Tuesday, April 22, 2008

Academic success

Arnold King:

My tip on becoming a successful academic is to be careful how you define success. Any tenured professor has a great life by most standards. However, the default sentiment in academia is bitter jealousy. The folks at lower-tier schools think they belong at top-20 schools, the folks at other top-20 schools think they belong at Harvard, and the folks at Harvard think that they deserve more recognition than the other folks at Harvard.
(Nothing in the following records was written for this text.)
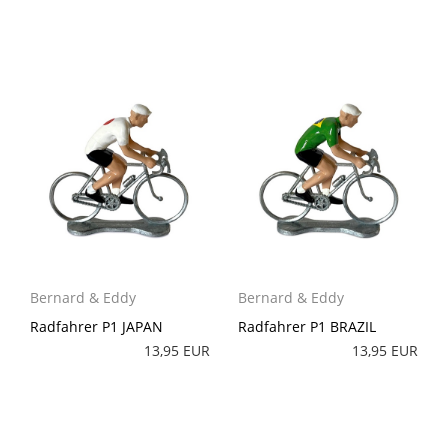
Bernard & Eddy
Bernard & Eddy
Radfahrer P1 JAPAN
Radfahrer P1 BRAZIL
13,95 EUR
13,95 EUR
While this is mostly true, it is hardly complete explanation. Academics are usually pretty smart people and they choose their careers for three main, partially exclusive, reasons.
1. They want to have a big impact (bigger than just a fat pocket)
2. They want to have comfortable, un-stressful life
3. They want the reputation associated with "tenured professor" status.

While 2 and 3 are not really interesting for me, the first point is the key. Money are not all for these people, and wages of professors are not that bad, either. The biggest goal is thus different - to make a difference. To push the knowledge forward. To figure out something nobody knows yet.

However, it is hard to succeed. Chances are that you will end up fifty-something, your published research is in the low-rank journals and/or not cited anyway. This is huge failure - you gave up money and other possible success two decades ago and for what? That only a couple of grad students read your paper?